Which lines in the records below contain the word "Villalba"? Return each of them.

───── SUPPLIED DATA ─────

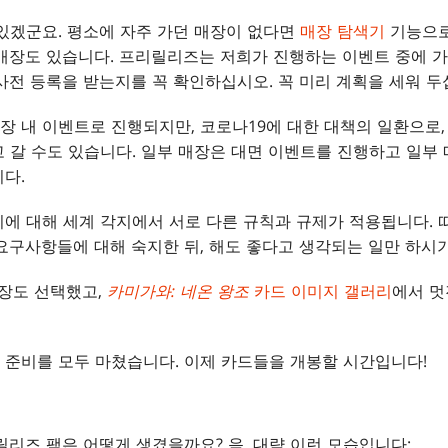
있겠군요. 평소에 자주 가던 매장이 없다면
매장 탐색기
기능으로
매장도 있습니다. 프리릴리즈는 저희가 진행하는 이벤트 중에 가
사전 등록을 받는지를 꼭 확인하십시오. 꼭 미리 계획을 세워 두
장 내 이벤트로 진행되지만, 코로나19에 대한 대책의 일환으로
 갈 수도 있습니다. 일부 매장은 대면 이벤트를 진행하고 일부
다.
에 대해 세계 각지에서 서로 다른 규칙과 규제가 적용됩니다. 
요구사항들에 대해 숙지한 뒤, 해도 좋다고 생각되는 일만 하시
매장도 선택했고,
카미가와: 네온 왕조
카드 이미지 갤러리
에서 멋
 준비를 모두 마쳤습니다. 이제 카드들을 개봉할 시간입니다!
리즈 팩은 어떻게 생겼을까요? 음, 대략 이런 모습입니다:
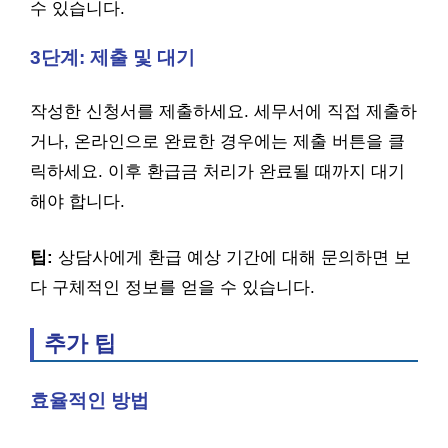
수 있습니다.
3단계: 제출 및 대기
작성한 신청서를 제출하세요. 세무서에 직접 제출하
거나, 온라인으로 완료한 경우에는 제출 버튼을 클
릭하세요. 이후 환급금 처리가 완료될 때까지 대기
해야 합니다.
팁:
상담사에게 환급 예상 기간에 대해 문의하면 보
다 구체적인 정보를 얻을 수 있습니다.
추가 팁
효율적인 방법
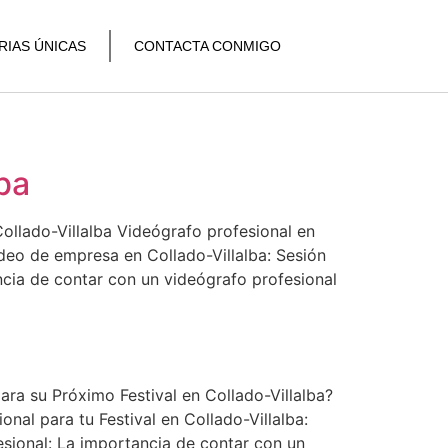
RIAS ÚNICAS
CONTACTA CONMIGO
ba
ollado-Villalba Videógrafo profesional en
ideo de empresa en Collado-Villalba: Sesión
ncia de contar con un videógrafo profesional
ara su Próximo Festival en Collado-Villalba?
nal para tu Festival en Collado-Villalba:
esional: La importancia de contar con un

─────

SOLUTION TO THIS EXERCISE:
ollado-Villalba Videógrafo profesional en
ideo de empresa en Collado-Villalba: Sesión
ara su Próximo Festival en Collado-Villalba?
nal para tu Festival en Collado-Villalba:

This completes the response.